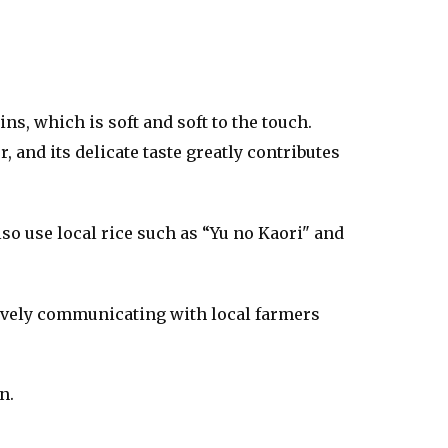
, which is soft and soft to the touch.
and its delicate taste greatly contributes
so use local rice such as “Yu no Kaori" and
ctively communicating with local farmers
n.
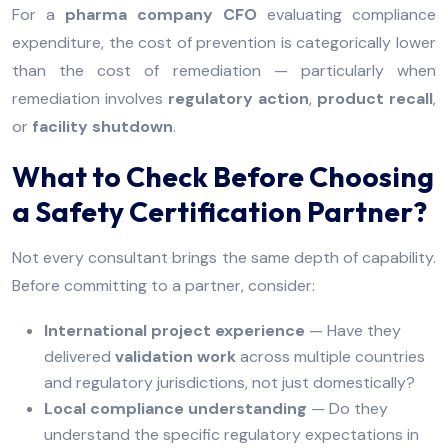
For a
pharma company CFO
evaluating compliance
expenditure, the cost of prevention is categorically lower
than the cost of remediation — particularly when
remediation involves
regulatory action
,
product recall
,
or
facility shutdown
.
What to Check Before Choosing
a Safety Certification Partner?
Not every consultant brings the same depth of capability.
Before committing to a partner, consider:
International project experience
— Have they
delivered
validation work
across multiple countries
and regulatory jurisdictions, not just domestically?
Local compliance understanding
— Do they
understand the specific regulatory expectations in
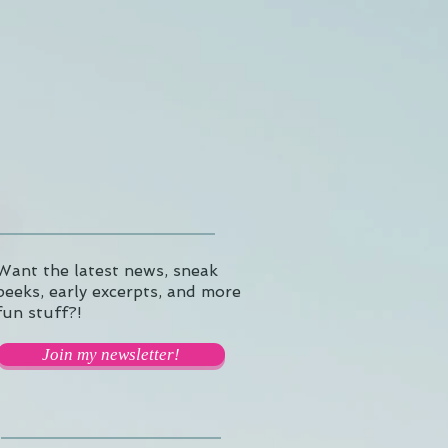
Want the latest news, sneak
peeks, early excerpts, and more
fun stuff?!
Join my newsletter!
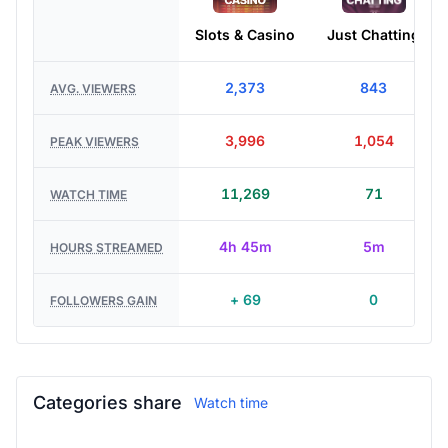
Slots & Casino
Just Chatting
2,373
843
AVG. VIEWERS
3,996
1,054
PEAK VIEWERS
11,269
71
WATCH TIME
4h 45m
5m
HOURS STREAMED
+ 69
0
FOLLOWERS GAIN
Categories share
Watch time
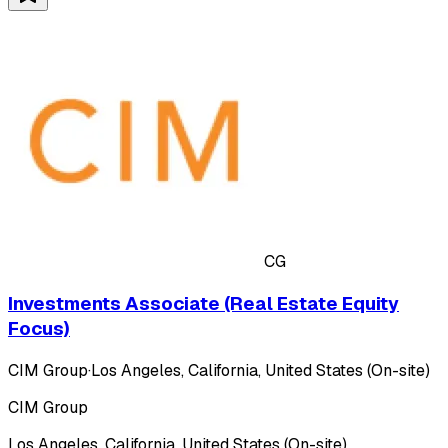
CG
Investments Associate (Real Estate Equity
Focus)
CIM Group
·
Los Angeles, California, United States (On-site)
CIM Group
Los Angeles, California, United States (On-site)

_ _ _ _

What you have to do. Quote the records in their entirety, keeping the wording exact and excluding pictures.

Exercise output.
, which is soft and soft to the touch.
and its delicate taste greatly contributes
so use local rice such as “Yu no Kaori" and
ctively communicating with local farmers
n.
For a
pharma company CFO
evaluating compliance
expenditure, the cost of prevention is categorically lower
than the cost of remediation — particularly when
remediation involves
regulatory action
,
product recall
,
or
facility shutdown
.
What to Check Before Choosing
a Safety Certification Partner?
Not every consultant brings the same depth of capability.
Before committing to a partner, consider:
International project experience
— Have they
delivered
validation work
across multiple countries
and regulatory jurisdictions, not just domestically?
Local compliance understanding
— Do they
understand the specific regulatory expectations in
Want the latest news, sneak
peeks, early excerpts, and more
fun stuff?!
Join my newsletter!
Slots & Casino
Just Chatting
2,373
843
AVG. VIEWERS
3,996
1,054
PEAK VIEWERS
11,269
71
WATCH TIME
4h 45m
5m
HOURS STREAMED
+ 69
0
FOLLOWERS GAIN
Categories share
Watch time
CG
Investments Associate (Real Estate Equity
Focus)
CIM Group
·
Los Angeles, California, United States (On-site)
CIM Group
Los Angeles, California, United States (On-site)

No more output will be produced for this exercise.